At best, a statement like this has no meaning. It really does not say anything. But American Christians like it because they like Jesus, they like the USA, so why not combine the two on a t-shirt (Christians also like Christian t-shirts)? But maybe the message is worse than simply being a meaningless statement. Maybe it’s a suggestion that Jesus saves the USA. But again, what does that mean? Maybe it means that Jesus saves the USA but no other countries? Some people seem to really like that idea because all those “other” people are so bad. This sentiment would match the “God bless the good guys” and the “God bless our snipers” t-shirts. Maybe it’s a statement that Jesus if Jesus were on earth, He would “gladly stand up next to you and defend her still today ‘Cause there ain’t no doubt I love this land, God bless the USA” (lyrics from “God Bless the USA” by Lee Greenwood). Do we really believe that? Jesus would fight for the USA against other nations? What if there are Christians in those other nations?
The shirt that scares me even more is the “By His stripes we are healed” with the American flag in the background. What in the world can that mean? Is it a suggestion that America or its flag is the means by which Jesus heals us?
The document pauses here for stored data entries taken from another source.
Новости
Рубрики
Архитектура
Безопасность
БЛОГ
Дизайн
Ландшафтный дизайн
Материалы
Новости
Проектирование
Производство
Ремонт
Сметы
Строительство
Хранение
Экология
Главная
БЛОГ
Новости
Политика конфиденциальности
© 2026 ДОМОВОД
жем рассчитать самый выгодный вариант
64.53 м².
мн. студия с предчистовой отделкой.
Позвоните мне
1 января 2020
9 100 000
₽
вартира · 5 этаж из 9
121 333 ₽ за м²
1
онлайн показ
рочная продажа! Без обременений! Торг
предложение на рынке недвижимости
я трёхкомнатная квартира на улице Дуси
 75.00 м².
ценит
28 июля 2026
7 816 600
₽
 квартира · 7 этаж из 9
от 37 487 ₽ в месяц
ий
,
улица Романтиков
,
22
I shudder to think.
To be clear, I am very thankful to live in America, I enjoy the freedoms we have as citizens, and I want Jesus to save American citizens. But I also want Jesus to save the citizens of every other nation in the world. I’m not pro-America in the sense that I’m anti-every-other-country. And neither is God.
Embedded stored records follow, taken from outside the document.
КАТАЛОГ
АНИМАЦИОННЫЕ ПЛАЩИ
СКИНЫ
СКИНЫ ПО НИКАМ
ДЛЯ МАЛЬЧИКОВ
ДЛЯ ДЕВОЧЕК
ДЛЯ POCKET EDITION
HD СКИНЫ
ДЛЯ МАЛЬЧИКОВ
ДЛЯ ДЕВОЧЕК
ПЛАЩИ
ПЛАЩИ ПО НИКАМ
God’s plan to redeem this world includes every nation. Even the ones you don’t like. Paul said that God preached the gospel to Abraham in the simple words: “In you shall all the nations be blessed” (Gal. 3:8, quoting Gen. 12:3). Notice that phrase: all the nations. Or look to the end of the story. Jesus is praised for saving people from all nations: “By your blood you ransomed people for God from every tribe and language and people and nation” (Rev. 5:9).
I’m really not trying to pick a fight with anyone here, but I do want to call you to consider your assumptions. Does your American nationalism hinder your ability to see the world as God sees it? Should American nationalism really be married to Christianity? Or is Christianity about God’s heart for a bride from all nations?